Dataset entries
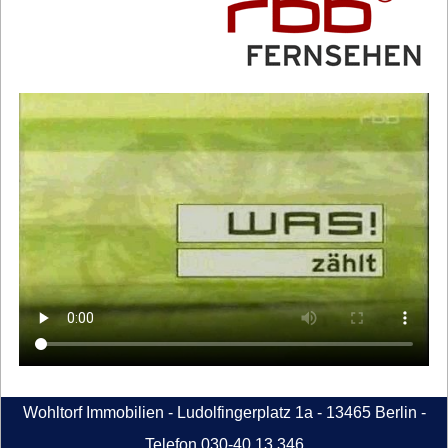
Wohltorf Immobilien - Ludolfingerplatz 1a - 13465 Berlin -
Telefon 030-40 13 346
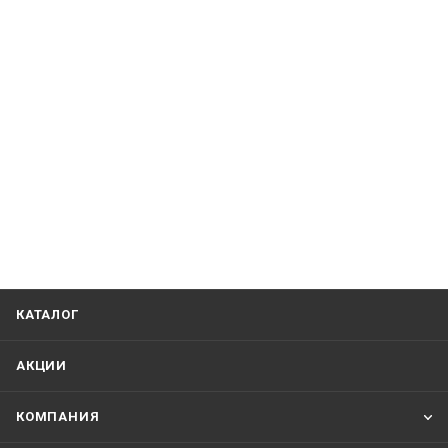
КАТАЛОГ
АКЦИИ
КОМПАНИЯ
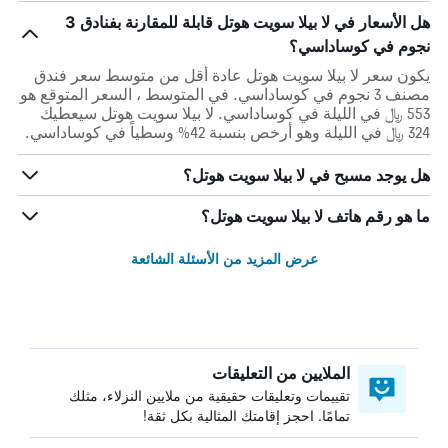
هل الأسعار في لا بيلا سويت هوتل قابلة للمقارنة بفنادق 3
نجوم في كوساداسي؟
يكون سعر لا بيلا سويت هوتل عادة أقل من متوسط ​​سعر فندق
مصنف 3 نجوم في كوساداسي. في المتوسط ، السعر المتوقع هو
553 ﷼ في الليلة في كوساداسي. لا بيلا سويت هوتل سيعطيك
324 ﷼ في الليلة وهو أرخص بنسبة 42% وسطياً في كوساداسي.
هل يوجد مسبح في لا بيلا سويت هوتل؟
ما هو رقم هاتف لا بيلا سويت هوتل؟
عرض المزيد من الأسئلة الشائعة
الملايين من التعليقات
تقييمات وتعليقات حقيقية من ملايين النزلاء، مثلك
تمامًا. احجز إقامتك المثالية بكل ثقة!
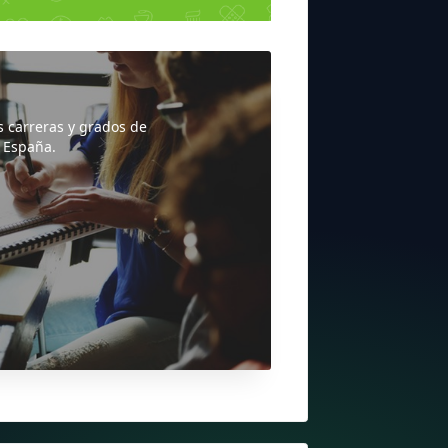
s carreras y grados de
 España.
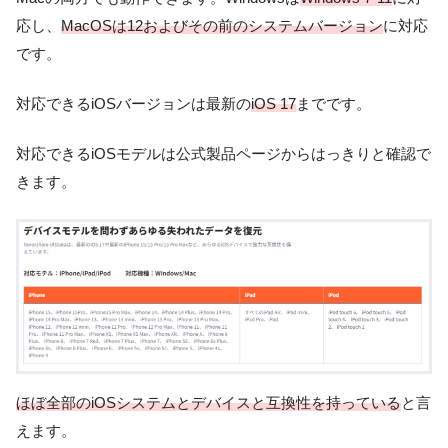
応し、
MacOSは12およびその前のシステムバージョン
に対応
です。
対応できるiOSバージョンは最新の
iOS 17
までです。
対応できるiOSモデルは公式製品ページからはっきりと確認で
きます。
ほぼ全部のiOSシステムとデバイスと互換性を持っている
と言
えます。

==

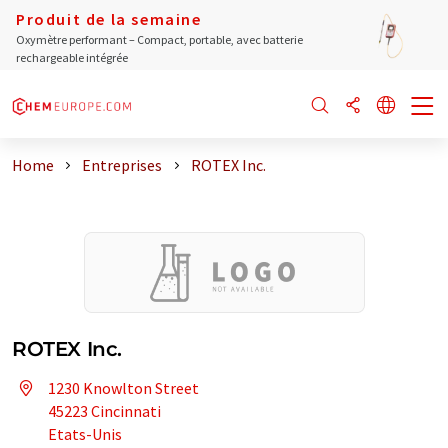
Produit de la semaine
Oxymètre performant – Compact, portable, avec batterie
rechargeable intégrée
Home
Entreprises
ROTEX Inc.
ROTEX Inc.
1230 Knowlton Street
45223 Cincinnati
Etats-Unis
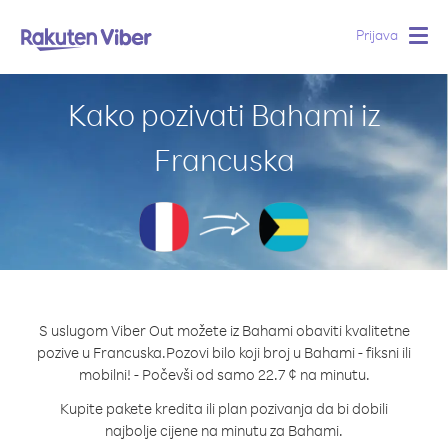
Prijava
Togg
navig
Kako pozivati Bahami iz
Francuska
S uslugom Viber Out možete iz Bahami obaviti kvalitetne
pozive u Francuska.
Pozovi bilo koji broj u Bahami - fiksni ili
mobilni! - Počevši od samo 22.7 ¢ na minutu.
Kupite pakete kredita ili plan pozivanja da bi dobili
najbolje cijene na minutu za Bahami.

* [Exercise details]:
Collect from the data above every line that includes "سويت".

* [Result]:
هل الأسعار في لا بيلا سويت هوتل قابلة للمقارنة بفنادق 3
يكون سعر لا بيلا سويت هوتل عادة أقل من متوسط ​​سعر فندق
553 ﷼ في الليلة في كوساداسي. لا بيلا سويت هوتل سيعطيك
هل يوجد مسبح في لا بيلا سويت هوتل؟
ما هو رقم هاتف لا بيلا سويت هوتل؟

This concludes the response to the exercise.